## INSTRUCTIONS FOR THE TASK
Starting at the line that contains "da coquetelaria, e" and stopping after the last line, set down the listing exactly as it is. Add nothing.

## PROVIDED DATA
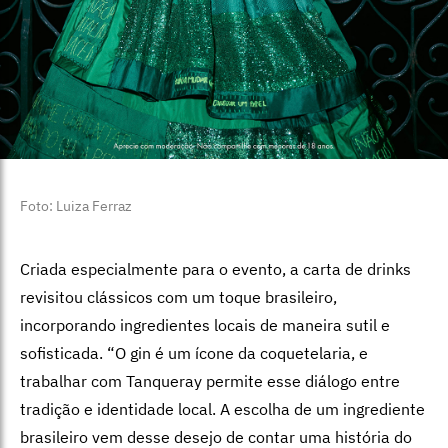
Foto: Luiza Ferraz
Criada especialmente para o evento, a carta de drinks
revisitou clássicos com um toque brasileiro,
incorporando ingredientes locais de maneira sutil e
sofisticada. “O gin é um ícone da coquetelaria, e
trabalhar com Tanqueray permite esse diálogo entre
tradição e identidade local. A escolha de um ingrediente
brasileiro vem desse desejo de contar uma história do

## ANSWER BOX
sofisticada. “O gin é um ícone da coquetelaria, e
trabalhar com Tanqueray permite esse diálogo entre
tradição e identidade local. A escolha de um ingrediente
brasileiro vem desse desejo de contar uma história do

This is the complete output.